Republicans change Senate rules to clear way for Trump court pick

Neil Gorsuch

US Republicans swatted away decades of tradition Thursday by changing Senate rules to ensure Neil Gorsuch's confirmation to the Supreme Court, bypassing the first-ever successful opposition block on a high-court nominee.

President Donald Trump's pick, embraced by conservatives but opposed by most Democrats, failed to receive the 60 votes necessary to end debate on his nomination and move to a simple majority confirmation vote in the 100-seat Senate.

In response, Senate Majority Leader Mitch McConnell moved to change the rules to ensure that a simple majority suffices to advance Gorsuch -- and all subsequent Supreme Court nominees -- from the debate to a confirmation vote.

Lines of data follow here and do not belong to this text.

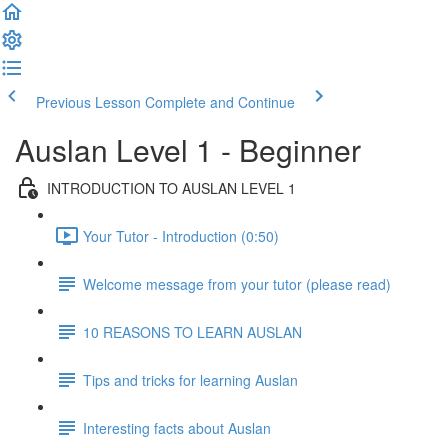
Previous Lesson
Complete and Continue
Auslan Level 1 - Beginner
INTRODUCTION TO AUSLAN LEVEL 1
Your Tutor - Introduction (0:50)
Welcome message from your tutor (please read)
10 REASONS TO LEARN AUSLAN
Tips and tricks for learning Auslan
Interesting facts about Auslan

The rule change -- known as the "nuclear option" -- was approved along party lines in the Republican-controlled Senate, landing like a political earthquake in a chamber already straining to adhere to its traditions of consensus and bipartisanship.

"Our Democrat colleagues have done something today that is unprecedented in the history of the Senate," McConnell said in seeking to justify his potentially far-reaching step.

"Unfortunately, it has brought us to this point. We need to restore the norms and traditions of the Senate and get past this unprecedented partisan filibuster."

From this point on, any effort in the Senate to hold up a presidential nominee can be overcome with a simple majority.

That is what happened minutes after the rule change, with the Senate voting again to advance Gorsuch's nomination -- this time successfully, by a vote of 55 to 45.

A final confirmation vote on Gorsuch is now set for Friday.

The tit-for-tat maneuvers -- filibuster followed by nuclear option -- are almost certain to change the tone and temper of the Senate, and lead to more fringe high-court justices being approved on either political side.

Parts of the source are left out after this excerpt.